Prompt => Omit the images, then repeat the listing exactly.

----------

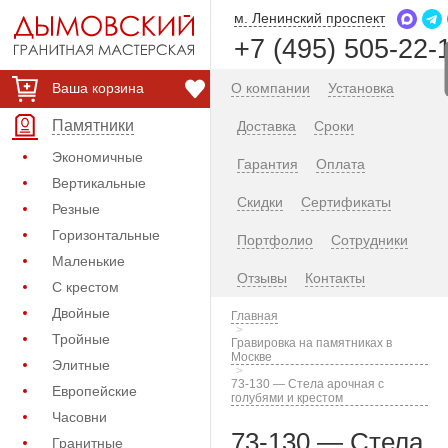
м. Ленинский проспект
+7 (495) 505-22-
Ваша корзина
О компании
Установка
Памятники
Доставка
Сроки
Экономичные
Гарантия
Оплата
Вертикальные
Скидки
Сертификаты
Резные
Горизонтальные
Портфолио
Сотрудники
Маленькие
Отзывы
Контакты
С крестом
Двойные
Главная
Тройные
Гравировка на памятниках в
Москве
Элитные
73-130 — Стела арочная с
Европейские
голубями и крестом
Часовни
73-130 — Стела
Гранитные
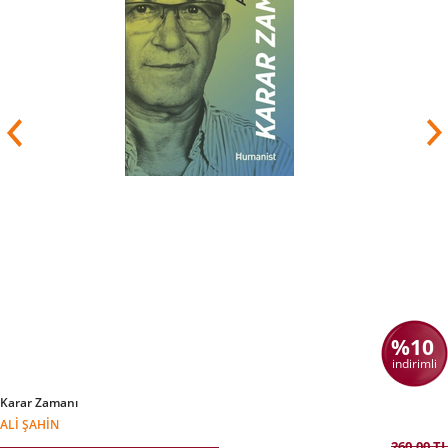
%10
indirimli
Karar Zamanı
ALI ŞAHIN
260,00 TL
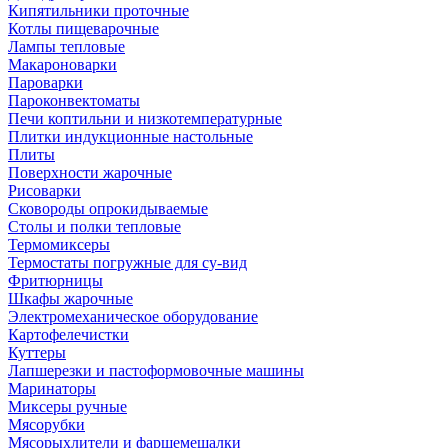
Кипятильники проточные
Котлы пищеварочные
Лампы тепловые
Макароноварки
Пароварки
Пароконвектоматы
Печи коптильни и низкотемпературные
Плитки индукционные настольные
Плиты
Поверхности жарочные
Рисоварки
Сковороды опрокидываемые
Столы и полки тепловые
Термомиксеры
Термостаты погружные для су-вид
Фритюрницы
Шкафы жарочные
Электромеханическое оборудование
Картофелечистки
Куттеры
Лапшерезки и пастоформовочные машины
Маринаторы
Миксеры ручные
Мясорубки
Мясорыхлители и фаршемешалки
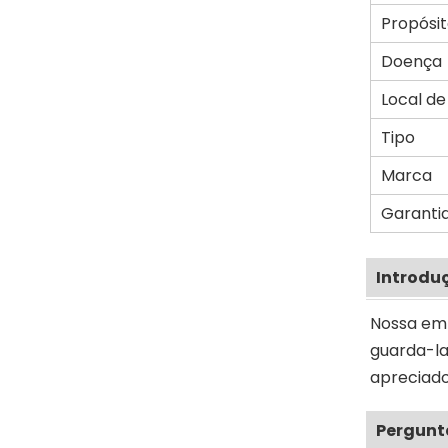
Propósi
Doença
Local d
Tipo
Marca
Garanti
Introdu
Nossa emp
guarda-la
apreciad
Pergunt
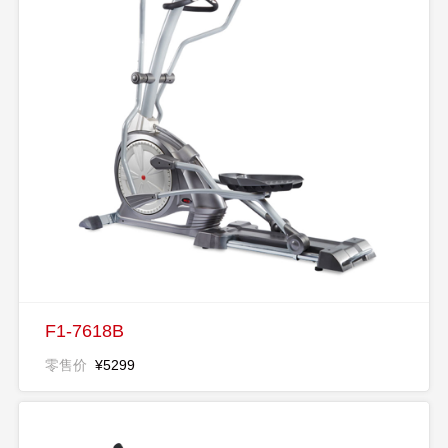
F1-7618B
零售价
¥5299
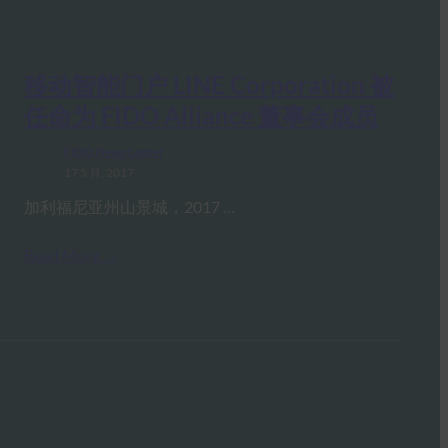
移动智能门户 LINE Corporation 被
任命为 FIDO Alliance 董事会成员
FIDO News Center
17 5 月, 2017
加利福尼亚州山景城，2017 …
Read More →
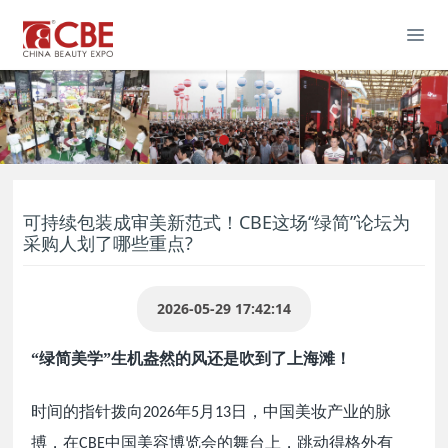
可持续包装成审美新范式！CBE这场“绿简”论坛为
采购人划了哪些重点?
2026-05-29 17:42:14
“绿简美学”生机盎然的风还是吹到了上海滩！
时间的指针拨向
年
月
日
，中国美妆产业的脉
2026
5
13
搏，在
中国美容博览会的舞台上，跳动得格外有
CBE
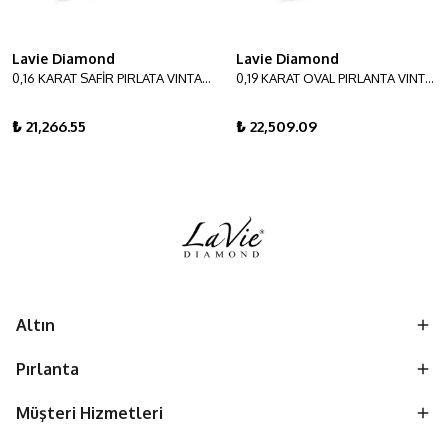
Lavie Diamond
Lavie Diamond
0,16 KARAT SAFİR PIRLATA VINTAGE YÜZÜK
0,19 KARAT OVAL PIRLANTA VINTAGE YÜZÜK
₺ 21,266.55
₺ 22,509.09
Altın
Pırlanta
Müşteri Hizmetleri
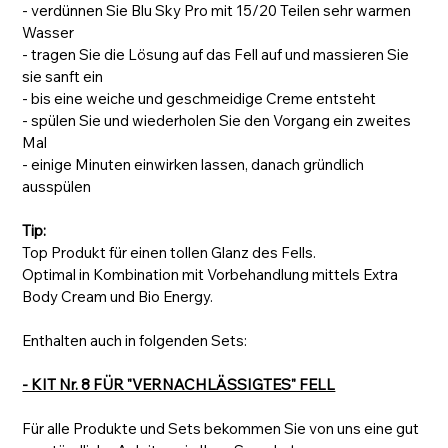
- verdünnen Sie Blu Sky Pro mit 15/20 Teilen sehr warmen
Wasser
- tragen Sie die Lösung auf das Fell auf und massieren Sie
sie sanft ein
- bis eine weiche und geschmeidige Creme entsteht
- spülen Sie und wiederholen Sie den Vorgang ein zweites
Mal
- einige Minuten einwirken lassen, danach gründlich
ausspülen
Tip:
Top Produkt für einen tollen Glanz des Fells.
Optimal in Kombination mit Vorbehandlung mittels Extra
Body Cream und Bio Energy.
Enthalten auch in folgenden Sets:
- KIT Nr. 8 FÜR "VERNACHLÄSSIGTES" FELL
Für alle Produkte und Sets bekommen Sie von uns eine gut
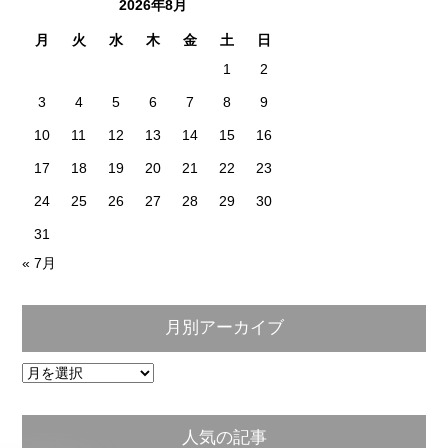
2026年8月
月
火
水
木
金
土
日
1
2
3
4
5
6
7
8
9
10
11
12
13
14
15
16
17
18
19
20
21
22
23
24
25
26
27
28
29
30
31
« 7月
月別アーカイブ
月
別
ア
人気の記事
ー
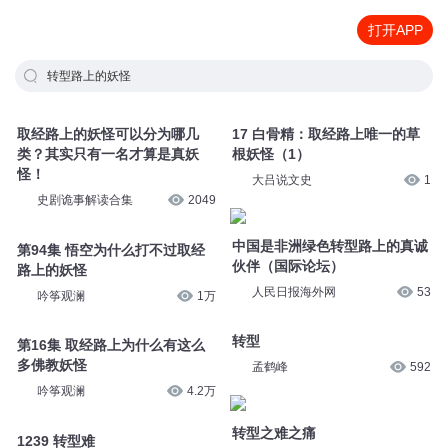
打开APP
转型路上的妖怪
取经路上的妖怪可以分为哪几
17 白骨精：取经路上唯一的草
类？其实只有一名才算是真妖
根妖怪（1）
怪！
大吕说文史
1
史剧诡事解读合集
2049
中国是非洲绿色转型路上的真诚
第94集 悟空为什么打不过取经
伙伴（国际论坛）
路上的妖怪
人民日报海外网
53
吟筝观澜
1万
转型
第16集 取经路上为什么有这么
多佛教妖怪
孟鹤峰
592
吟筝观澜
4.2万
转型之难之痛
1239 转型难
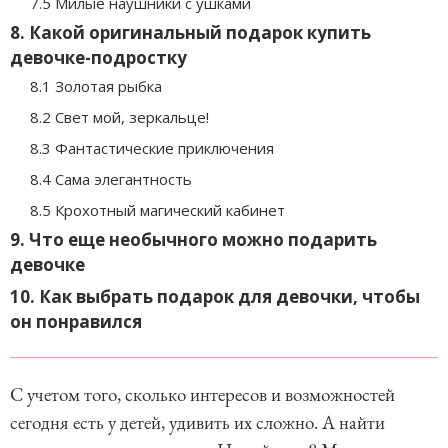
7.5 Милые наушники с ушками
8. Какой оригинальный подарок купить
девочке-подростку
8.1 Золотая рыбка
8.2 Свет мой, зеркальце!
8.3 Фантастические приключения
8.4 Сама элегантность
8.5 Крохотный магический кабинет
9. Что еще необычного можно подарить
девочке
10. Как выбрать подарок для девочки, чтобы
он понравился
С учетом того, сколько интересов и возможностей
сегодня есть у детей, удивить их сложно. А найти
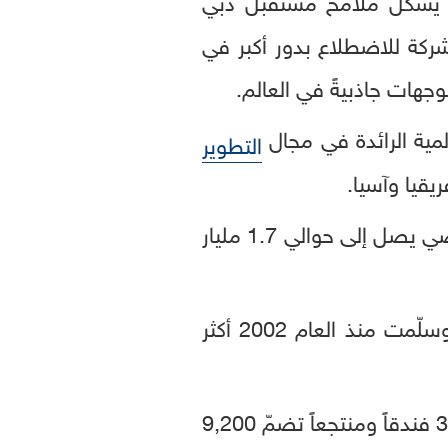
ركة للاضطلاع بدور أكبر في
جهات جاذبيةً في العالم.
مية الرائدة في مجال
التطوير
قيا وآسيا.
وتعتبر إعمار من أكبر شركات التطوير العقاري في العالم، ولديها رصيد كبير من الأراضي يصل إلى حوالي 1.7 مليار
لدى إعمار سجلّ حافل بالإنجازات في استكمال المشاريع وفقاً للمواعيد المحدّدة، وسلّمت منذ العام 2002 أكثر
ولدى الشركة حوالي 1.4 مليون متر مربّع من الأصول التي تولّد إيرادات مستمرّة، و38 فندقاً ومنتجعاً تضمّ 9,200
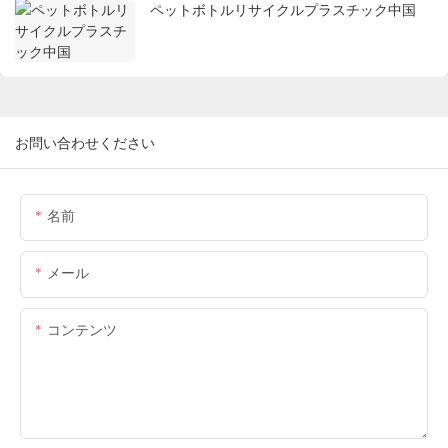
ペットボトルリサイクルプラスチック中国
お問い合わせください
名前
メール
コンテンツ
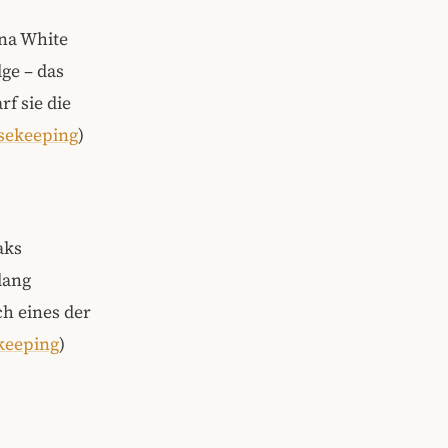
nna White
lge – das
rf sie die
sekeeping
)
aks
lang
h eines der
keeping
)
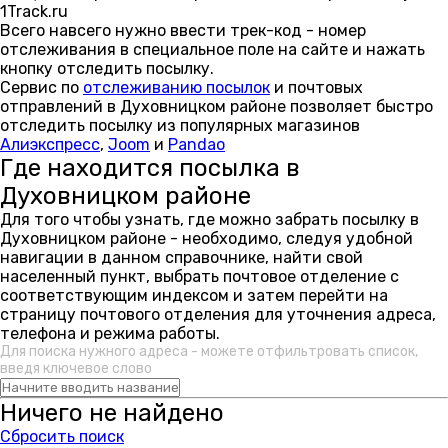
1Track.ru
Всего навсего нужно ввести трек-код - номер
отслеживания в специальное поле на сайте и нажать
кнопку отследить посылку.
Сервис по
отслеживанию посылок
и почтовых
отправлений в Духовницком районе позволяет быстро
отследить посылку из популярных магазинов
Алиэкспресс
,
Joom
и
Pandao
Где находится посылка в
Духовницком районе
Для того чтобы узнать, где можно забрать посылку в
Духовницком районе - необходимо, следуя удобной
навигации в данном справочнике, найти свой
населенный пункт, выбрать почтовое отделение с
соответствующим индексом и затем перейти на
страницу почтового отделения для уточнения адреса,
телефона и режима работы.
Для поиска нужного адреса - можете отфильтровать список,
введя ключевое слово
Ничего не найдено
Сбросить поиск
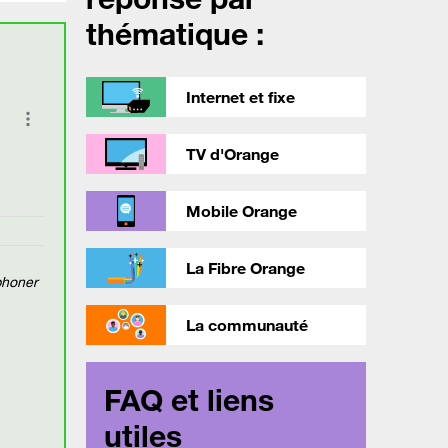
thématique :
Internet et fixe
TV d'Orange
Mobile Orange
La Fibre Orange
éphoner
La communauté
FAQ et liens
utiles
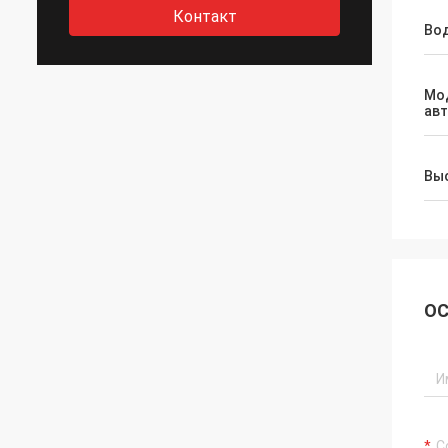
Контакт
Во
Мо
ав
Выс
ОС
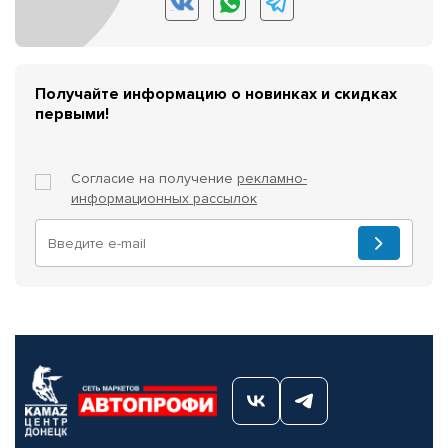
Получайте информацию о новинках и скидках
первыми!
Согласие на получение
рекламно-
информационных рассылок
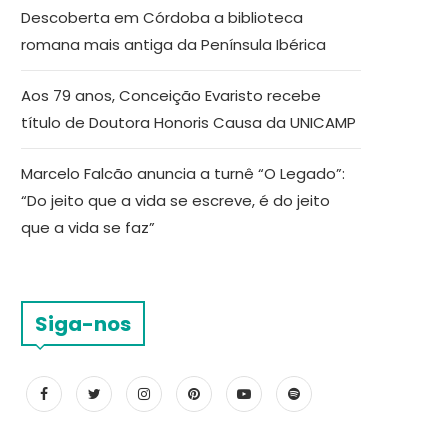
Descoberta em Córdoba a biblioteca
romana mais antiga da Península Ibérica
Aos 79 anos, Conceição Evaristo recebe
título de Doutora Honoris Causa da UNICAMP
Marcelo Falcão anuncia a turnê “O Legado”:
“Do jeito que a vida se escreve, é do jeito
que a vida se faz”
Siga-nos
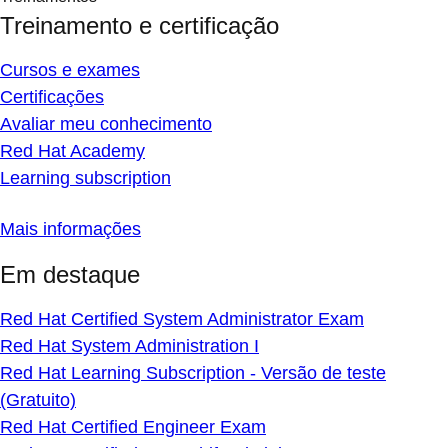
Treinamento e certificação
Cursos e exames
Certificações
Avaliar meu conhecimento
Red Hat Academy
Learning subscription
Mais informações
Em destaque
Red Hat Certified System Administrator Exam
Red Hat System Administration I
Red Hat Learning Subscription - Versão de teste
(Gratuito)
Red Hat Certified Engineer Exam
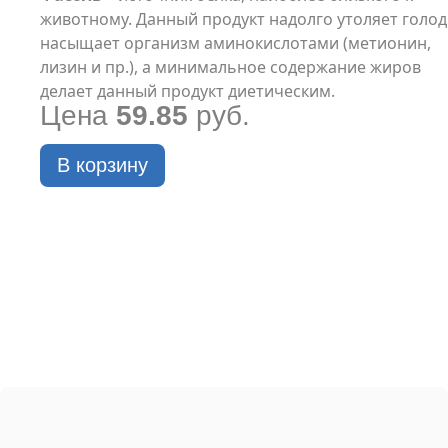
животному. Данный продукт надолго утоляет голод
насыщает организм аминокислотами (метионин,
лизин и пр.), а минимальное содержание жиров
делает данный продукт диетическим.
Цена
59.85
руб.
В корзину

----------

Answer for this exercise =>
м. Ленинский проспект
+7 (495) 505-22-
Ваша корзина
О компании
Установка
Памятники
Доставка
Сроки
Экономичные
Гарантия
Оплата
Вертикальные
Скидки
Сертификаты
Резные
Горизонтальные
Портфолио
Сотрудники
Маленькие
Отзывы
Контакты
С крестом
Двойные
Главная
Тройные
Гравировка на памятниках в
Москве
Элитные
73-130 — Стела арочная с
Европейские
голубями и крестом
Часовни
73-130 — Стела
Гранитные
%10
indirimli
Karar Zamanı
ALI ŞAHIN
260,00 TL
Кипятильники проточные
Котлы пищеварочные
Лампы тепловые
Макароноварки
Пароварки
Пароконвектоматы
Печи коптильни и низкотемпературные
Плитки индукционные настольные
Плиты
Поверхности жарочные
Рисоварки
Сковороды опрокидываемые
Столы и полки тепловые
Термомиксеры
Термостаты погружные для су-вид
Фритюрницы
Шкафы жарочные
Электромеханическое оборудование
Картофелечистки
Куттеры
Лапшерезки и пастоформовочные машины
Маринаторы
Миксеры ручные
Мясорубки
Мясорыхлители и фаршемешалки
Propósi
Doença
Local d
Tipo
Marca
Garanti
Introdu
Nossa emp
guarda-la
apreciad
Pergunt
F1-7618B
零售价
¥5299
移动智能门户 LINE Corporation 被
任命为 FIDO Alliance 董事会成员
FIDO News Center
17 5 月, 2017
加利福尼亚州山景城，2017 …
Read More →
可持续包装成审美新范式！CBE这场“绿简”论坛为
采购人划了哪些重点?
2026-05-29 17:42:14
“绿简美学”生机盎然的风还是吹到了上海滩！
时间的指针拨向
年
月
日
，中国美妆产业的脉
2026
5
13
搏，在
中国美容博览会的舞台上，跳动得格外有
CBE
Lavie Diamond
Lavie Diamond
0,16 KARAT SAFİR PIRLATA VINTAGE YÜZÜK
0,19 KARAT OVAL PIRLANTA VINTAGE YÜZÜK
₺ 21,266.55
₺ 22,509.09
Altın
Pırlanta
Müşteri Hizmetleri
- verdünnen Sie Blu Sky Pro mit 15/20 Teilen sehr warmen
Wasser
- tragen Sie die Lösung auf das Fell auf und massieren Sie
sie sanft ein
- bis eine weiche und geschmeidige Creme entsteht
- spülen Sie und wiederholen Sie den Vorgang ein zweites
Mal
- einige Minuten einwirken lassen, danach gründlich
ausspülen
Tip:
Top Produkt für einen tollen Glanz des Fells.
Optimal in Kombination mit Vorbehandlung mittels Extra
Body Cream und Bio Energy.
Enthalten auch in folgenden Sets:
- KIT Nr. 8 FÜR "VERNACHLÄSSIGTES" FELL
Für alle Produkte und Sets bekommen Sie von uns eine gut
2026年8月
月
火
水
木
金
土
日
1
2
3
4
5
6
7
8
9
10
11
12
13
14
15
16
17
18
19
20
21
22
23
24
25
26
27
28
29
30
31
« 7月
月別アーカイブ
月
別
ア
人気の記事
ー
打开APP
转型路上的妖怪
取经路上的妖怪可以分为哪几
17 白骨精：取经路上唯一的草
类？其实只有一名才算是真妖
根妖怪（1）
怪！
大吕说文史
1
史剧诡事解读合集
2049
中国是非洲绿色转型路上的真诚
第94集 悟空为什么打不过取经
伙伴（国际论坛）
路上的妖怪
人民日报海外网
53
吟筝观澜
1万
转型
第16集 取经路上为什么有这么
多佛教妖怪
孟鹤峰
592
吟筝观澜
4.2万
转型之难之痛
1239 转型难
7.5 Милые наушники с ушками
8. Какой оригинальный подарок купить
девочке-подростку
8.1 Золотая рыбка
8.2 Свет мой, зеркальце!
8.3 Фантастические приключения
8.4 Сама элегантность
8.5 Крохотный магический кабинет
9. Что еще необычного можно подарить
девочке
10. Как выбрать подарок для девочки, чтобы
он понравился
С учетом того, сколько интересов и возможностей
сегодня есть у детей, удивить их сложно. А найти
ركة للاضطلاع بدور أكبر في
جهات جاذبيةً في العالم.
مية الرائدة في مجال
التطوير
قيا وآسيا.
وتعتبر إعمار من أكبر شركات التطوير العقاري في العالم، ولديها رصيد كبير من الأراضي يصل إلى حوالي 1.7 مليار
لدى إعمار سجلّ حافل بالإنجازات في استكمال المشاريع وفقاً للمواعيد المحدّدة، وسلّمت منذ العام 2002 أكثر
ولدى الشركة حوالي 1.4 مليون متر مربّع من الأصول التي تولّد إيرادات مستمرّة، و38 فندقاً ومنتجعاً تضمّ 9,200
ペットボトルリサイクルプラスチック中国
お問い合わせください
名前
メール
コンテンツ
nna White
lge – das
rf sie die
sekeeping
)
aks
lang
h eines der
keeping
)
1Track.ru
Всего навсего нужно ввести трек-код - номер
отслеживания в специальное поле на сайте и нажать
кнопку отследить посылку.
Сервис по
отслеживанию посылок
и почтовых
отправлений в Духовницком районе позволяет быстро
отследить посылку из популярных магазинов
Алиэкспресс
,
Joom
и
Pandao
Где находится посылка в
Духовницком районе
Для того чтобы узнать, где можно забрать посылку в
Духовницком районе - необходимо, следуя удобной
навигации в данном справочнике, найти свой
населенный пункт, выбрать почтовое отделение с
соответствующим индексом и затем перейти на
страницу почтового отделения для уточнения адреса,
телефона и режима работы.
Для поиска нужного адреса - можете отфильтровать список,
введя ключевое слово
Ничего не найдено
Сбросить поиск
thématique :
Internet et fixe
TV d'Orange
Mobile Orange
La Fibre Orange
éphoner
La communauté
FAQ et liens
utiles
Контакт
Во
Мо
ав
Выс
ОС
Получайте информацию о новинках и скидках
первыми!
Согласие на получение
рекламно-
информационных рассылок
Descoberta em Córdoba a biblioteca
romana mais antiga da Península Ibérica
Aos 79 anos, Conceição Evaristo recebe
título de Doutora Honoris Causa da UNICAMP
Marcelo Falcão anuncia a turnê “O Legado”:
“Do jeito que a vida se escreve, é do jeito
que a vida se faz”
Siga-nos
Treinamento e certificação
Cursos e exames
Certificações
Avaliar meu conhecimento
Red Hat Academy
Learning subscription
Mais informações
Em destaque
Red Hat Certified System Administrator Exam
Red Hat System Administration I
Red Hat Learning Subscription - Versão de teste
(Gratuito)
Red Hat Certified Engineer Exam
животному. Данный продукт надолго утоляет голод
насыщает организм аминокислотами (метионин,
лизин и пр.), а минимальное содержание жиров
делает данный продукт диетическим.
Цена
59.85
руб.
В корзину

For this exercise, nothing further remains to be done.